Extracted page text data:
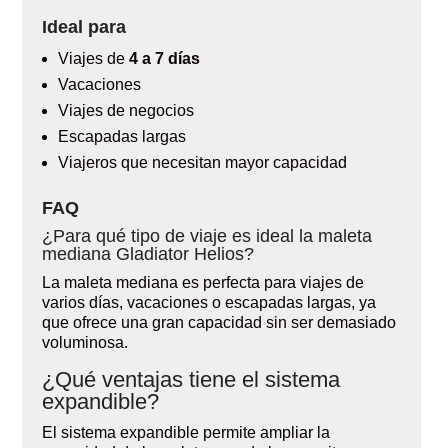
Ideal para
Viajes de
4 a 7 días
Vacaciones
Viajes de negocios
Escapadas largas
Viajeros que necesitan mayor capacidad
FAQ
¿Para qué tipo de viaje es ideal la maleta
mediana Gladiator Helios?
La maleta mediana es perfecta para viajes de
varios días, vacaciones o escapadas largas, ya
que ofrece una gran capacidad sin ser demasiado
voluminosa.
¿Qué ventajas tiene el sistema
expandible?
El sistema expandible permite ampliar la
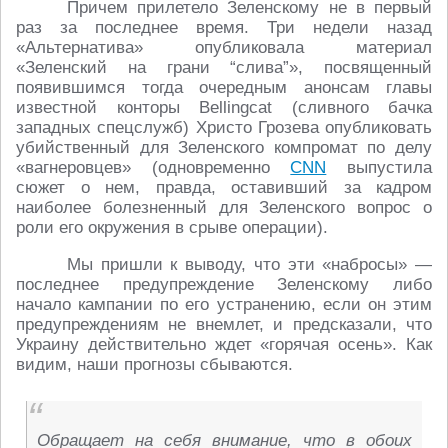
Причем прилетело Зеленскому не в первый
раз за последнее время. Три недели назад
«Альтернатива» опубликовала материал
«Зеленский на грани “слива”», посвященный
появившимся тогда очередным анонсам главы
известной конторы Bellingcat (сливного бачка
западных спецслужб) Христо Грозева опубликовать
убийственный для Зеленского компромат по делу
«вагнеровцев» (одновременно
CNN
выпустила
сюжет о нем, правда, оставивший за кадром
наиболее болезненный для Зеленского вопрос о
роли его окружения в срыве операции).
Мы пришли к выводу, что эти «набросы» ―
последнее предупреждение Зеленскому либо
начало кампании по его устранению, если он этим
предупреждениям не внемлет, и предсказали, что
Украину действительно ждет «горячая осень». Как
видим, наши прогнозы сбываются.
Обращает на себя внимание, что в обоих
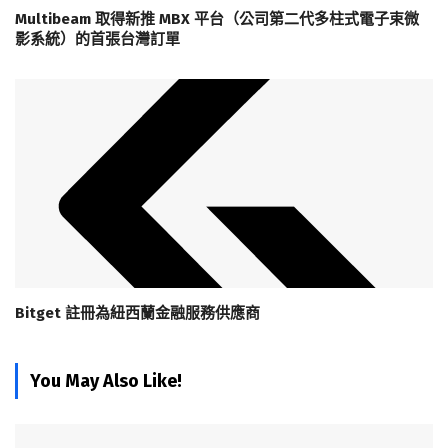
Multibeam 取得新推 MBX 平台（公司第二代多柱式電子束微
影系統）的首張台灣訂單
Bitget 註冊為紐西蘭金融服務供應商
You May Also Like!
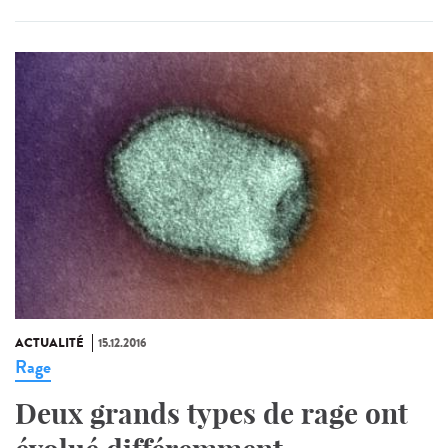
ACTUALITÉ
15.12.2016
Rage
Deux grands types de rage ont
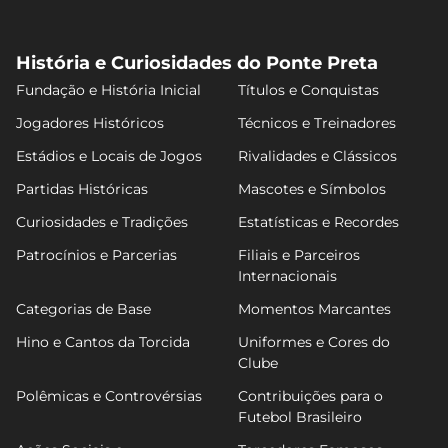
História e Curiosidades do Ponte Preta
Fundação e História Inicial
Títulos e Conquistas
Jogadores Históricos
Técnicos e Treinadores
Estádios e Locais de Jogos
Rivalidades e Clássicos
Partidas Históricas
Mascotes e Símbolos
Curiosidades e Tradições
Estatísticas e Recordes
Patrocínios e Parcerias
Filiais e Parceiros
Internacionais
Categorias de Base
Momentos Marcantes
Hino e Cantos da Torcida
Uniformes e Cores do
Clube
Polêmicas e Controvérsias
Contribuições para o
Futebol Brasileiro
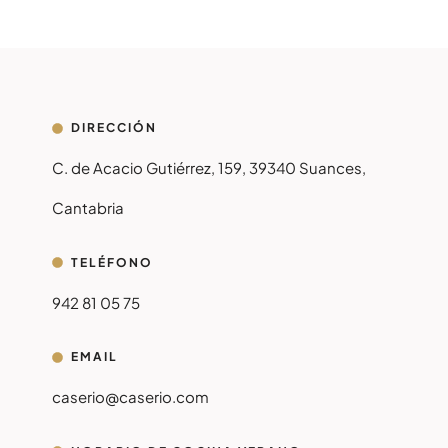
DIRECCIÓN
C. de Acacio Gutiérrez, 159, 39340 Suances,
Cantabria
TELÉFONO
942 81 05 75
EMAIL
caserio@caserio.com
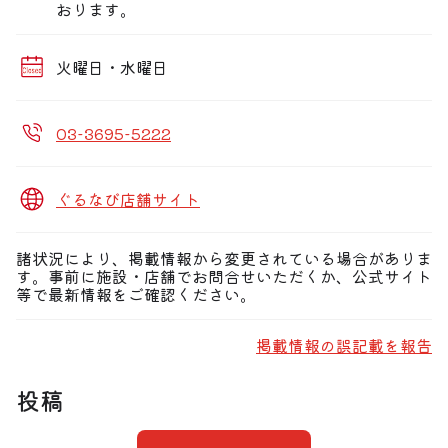
おります。
火曜日・水曜日
03-3695-5222
ぐるなび店舗サイト
諸状況により、掲載情報から変更されている場合がありま
す。事前に施設・店舗でお問合せいただくか、公式サイト
等で最新情報をご確認ください。
掲載情報の誤記載を報告
投稿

**Task requirements**:
Begin at the first line of the data above and repeat each line exactly, stopping after the line containing "El sistema expandible permite ampliar la". Omit the pictures.

**Reply**:
Ideal para
Viajes de
4 a 7 días
Vacaciones
Viajes de negocios
Escapadas largas
Viajeros que necesitan mayor capacidad
FAQ
¿Para qué tipo de viaje es ideal la maleta
mediana Gladiator Helios?
La maleta mediana es perfecta para viajes de
varios días, vacaciones o escapadas largas, ya
que ofrece una gran capacidad sin ser demasiado
voluminosa.
¿Qué ventajas tiene el sistema
expandible?
El sistema expandible permite ampliar la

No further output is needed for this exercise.